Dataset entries
=== Section Start ===

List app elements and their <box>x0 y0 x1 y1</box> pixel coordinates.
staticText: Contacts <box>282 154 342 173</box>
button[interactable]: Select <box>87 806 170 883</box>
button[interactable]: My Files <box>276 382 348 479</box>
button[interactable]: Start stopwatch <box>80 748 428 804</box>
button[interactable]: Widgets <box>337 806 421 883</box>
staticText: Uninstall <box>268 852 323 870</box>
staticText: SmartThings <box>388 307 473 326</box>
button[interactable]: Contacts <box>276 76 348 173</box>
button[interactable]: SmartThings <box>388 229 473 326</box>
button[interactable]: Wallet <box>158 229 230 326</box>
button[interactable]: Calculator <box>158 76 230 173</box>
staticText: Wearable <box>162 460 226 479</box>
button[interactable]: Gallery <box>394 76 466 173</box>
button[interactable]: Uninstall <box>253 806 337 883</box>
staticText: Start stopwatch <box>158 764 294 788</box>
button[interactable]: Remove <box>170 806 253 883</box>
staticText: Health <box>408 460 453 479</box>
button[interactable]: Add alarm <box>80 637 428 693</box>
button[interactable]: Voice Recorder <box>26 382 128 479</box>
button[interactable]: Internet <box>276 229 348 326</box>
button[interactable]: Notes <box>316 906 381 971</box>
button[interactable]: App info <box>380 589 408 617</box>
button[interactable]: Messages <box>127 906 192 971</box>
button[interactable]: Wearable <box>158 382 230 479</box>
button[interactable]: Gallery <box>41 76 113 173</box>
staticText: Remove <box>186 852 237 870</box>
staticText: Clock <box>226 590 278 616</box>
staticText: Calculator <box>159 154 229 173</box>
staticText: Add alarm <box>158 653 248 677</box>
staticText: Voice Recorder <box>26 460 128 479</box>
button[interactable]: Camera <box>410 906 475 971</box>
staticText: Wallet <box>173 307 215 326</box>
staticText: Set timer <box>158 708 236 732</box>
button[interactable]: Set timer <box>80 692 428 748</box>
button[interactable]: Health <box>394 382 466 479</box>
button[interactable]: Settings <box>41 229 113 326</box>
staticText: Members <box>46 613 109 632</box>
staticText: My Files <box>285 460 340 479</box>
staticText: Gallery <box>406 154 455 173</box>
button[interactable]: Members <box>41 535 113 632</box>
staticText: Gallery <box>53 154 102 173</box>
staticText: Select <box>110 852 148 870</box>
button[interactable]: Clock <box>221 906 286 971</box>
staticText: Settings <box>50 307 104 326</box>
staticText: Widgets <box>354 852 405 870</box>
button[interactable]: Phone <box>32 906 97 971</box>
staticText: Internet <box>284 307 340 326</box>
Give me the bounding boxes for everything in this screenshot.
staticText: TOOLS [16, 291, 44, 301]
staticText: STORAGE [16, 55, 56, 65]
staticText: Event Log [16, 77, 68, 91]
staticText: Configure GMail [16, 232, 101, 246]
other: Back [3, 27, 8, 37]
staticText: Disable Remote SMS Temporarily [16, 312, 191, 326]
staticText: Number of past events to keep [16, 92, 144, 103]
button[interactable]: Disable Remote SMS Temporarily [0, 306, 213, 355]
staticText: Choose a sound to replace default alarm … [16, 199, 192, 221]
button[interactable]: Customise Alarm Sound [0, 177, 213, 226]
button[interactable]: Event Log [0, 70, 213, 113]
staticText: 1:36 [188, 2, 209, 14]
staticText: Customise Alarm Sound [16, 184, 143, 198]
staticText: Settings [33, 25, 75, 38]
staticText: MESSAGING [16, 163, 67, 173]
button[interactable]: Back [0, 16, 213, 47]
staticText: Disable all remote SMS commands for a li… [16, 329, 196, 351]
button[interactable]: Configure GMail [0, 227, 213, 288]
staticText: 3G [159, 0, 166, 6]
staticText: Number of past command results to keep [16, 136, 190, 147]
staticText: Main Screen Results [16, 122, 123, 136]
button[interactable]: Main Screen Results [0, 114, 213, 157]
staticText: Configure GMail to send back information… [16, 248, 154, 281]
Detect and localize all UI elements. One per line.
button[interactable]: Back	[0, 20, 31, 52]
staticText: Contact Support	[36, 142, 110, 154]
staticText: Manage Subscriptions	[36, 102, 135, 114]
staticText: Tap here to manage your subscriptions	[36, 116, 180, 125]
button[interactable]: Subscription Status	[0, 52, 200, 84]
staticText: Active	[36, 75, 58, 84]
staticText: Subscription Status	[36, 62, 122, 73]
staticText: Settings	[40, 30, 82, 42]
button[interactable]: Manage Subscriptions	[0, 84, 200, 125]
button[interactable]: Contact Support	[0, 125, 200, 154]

=== Section End ===

> [ACTION ITEM] Start at the first line and transcribe the data exactly through the last.

> [REPLY TO THE TASK]
List app elements and their <box>x0 y0 x1 y1</box> pixel coordinates.
staticText: Contacts <box>282 154 342 173</box>
button[interactable]: Select <box>87 806 170 883</box>
button[interactable]: My Files <box>276 382 348 479</box>
button[interactable]: Start stopwatch <box>80 748 428 804</box>
button[interactable]: Widgets <box>337 806 421 883</box>
staticText: Uninstall <box>268 852 323 870</box>
staticText: SmartThings <box>388 307 473 326</box>
button[interactable]: Contacts <box>276 76 348 173</box>
button[interactable]: SmartThings <box>388 229 473 326</box>
button[interactable]: Wallet <box>158 229 230 326</box>
button[interactable]: Calculator <box>158 76 230 173</box>
staticText: Wearable <box>162 460 226 479</box>
button[interactable]: Gallery <box>394 76 466 173</box>
button[interactable]: Uninstall <box>253 806 337 883</box>
staticText: Start stopwatch <box>158 764 294 788</box>
button[interactable]: Remove <box>170 806 253 883</box>
staticText: Health <box>408 460 453 479</box>
button[interactable]: Add alarm <box>80 637 428 693</box>
button[interactable]: Voice Recorder <box>26 382 128 479</box>
button[interactable]: Internet <box>276 229 348 326</box>
button[interactable]: Notes <box>316 906 381 971</box>
button[interactable]: App info <box>380 589 408 617</box>
button[interactable]: Messages <box>127 906 192 971</box>
button[interactable]: Wearable <box>158 382 230 479</box>
button[interactable]: Gallery <box>41 76 113 173</box>
staticText: Remove <box>186 852 237 870</box>
staticText: Clock <box>226 590 278 616</box>
staticText: Calculator <box>159 154 229 173</box>
staticText: Add alarm <box>158 653 248 677</box>
staticText: Voice Recorder <box>26 460 128 479</box>
button[interactable]: Camera <box>410 906 475 971</box>
staticText: Wallet <box>173 307 215 326</box>
staticText: Set timer <box>158 708 236 732</box>
button[interactable]: Set timer <box>80 692 428 748</box>
button[interactable]: Health <box>394 382 466 479</box>
button[interactable]: Settings <box>41 229 113 326</box>
staticText: Members <box>46 613 109 632</box>
staticText: My Files <box>285 460 340 479</box>
staticText: Gallery <box>406 154 455 173</box>
button[interactable]: Members <box>41 535 113 632</box>
staticText: Gallery <box>53 154 102 173</box>
staticText: Select <box>110 852 148 870</box>
button[interactable]: Clock <box>221 906 286 971</box>
staticText: Settings <box>50 307 104 326</box>
staticText: Widgets <box>354 852 405 870</box>
button[interactable]: Phone <box>32 906 97 971</box>
staticText: Internet <box>284 307 340 326</box>
Give me the bounding boxes for everything in this screenshot.
staticText: TOOLS [16, 291, 44, 301]
staticText: STORAGE [16, 55, 56, 65]
staticText: Event Log [16, 77, 68, 91]
staticText: Configure GMail [16, 232, 101, 246]
other: Back [3, 27, 8, 37]
staticText: Disable Remote SMS Temporarily [16, 312, 191, 326]
staticText: Number of past events to keep [16, 92, 144, 103]
button[interactable]: Disable Remote SMS Temporarily [0, 306, 213, 355]
staticText: Choose a sound to replace default alarm … [16, 199, 192, 221]
button[interactable]: Customise Alarm Sound [0, 177, 213, 226]
button[interactable]: Event Log [0, 70, 213, 113]
staticText: 1:36 [188, 2, 209, 14]
staticText: Customise Alarm Sound [16, 184, 143, 198]
staticText: Settings [33, 25, 75, 38]
staticText: MESSAGING [16, 163, 67, 173]
button[interactable]: Back [0, 16, 213, 47]
staticText: Disable all remote SMS commands for a li… [16, 329, 196, 351]
button[interactable]: Configure GMail [0, 227, 213, 288]
staticText: 3G [159, 0, 166, 6]
staticText: Number of past command results to keep [16, 136, 190, 147]
staticText: Main Screen Results [16, 122, 123, 136]
button[interactable]: Main Screen Results [0, 114, 213, 157]
staticText: Configure GMail to send back information… [16, 248, 154, 281]
Detect and localize all UI elements. One per line.
button[interactable]: Back	[0, 20, 31, 52]
staticText: Contact Support	[36, 142, 110, 154]
staticText: Manage Subscriptions	[36, 102, 135, 114]
staticText: Tap here to manage your subscriptions	[36, 116, 180, 125]
button[interactable]: Subscription Status	[0, 52, 200, 84]
staticText: Active	[36, 75, 58, 84]
staticText: Subscription Status	[36, 62, 122, 73]
staticText: Settings	[40, 30, 82, 42]
button[interactable]: Manage Subscriptions	[0, 84, 200, 125]
button[interactable]: Contact Support	[0, 125, 200, 154]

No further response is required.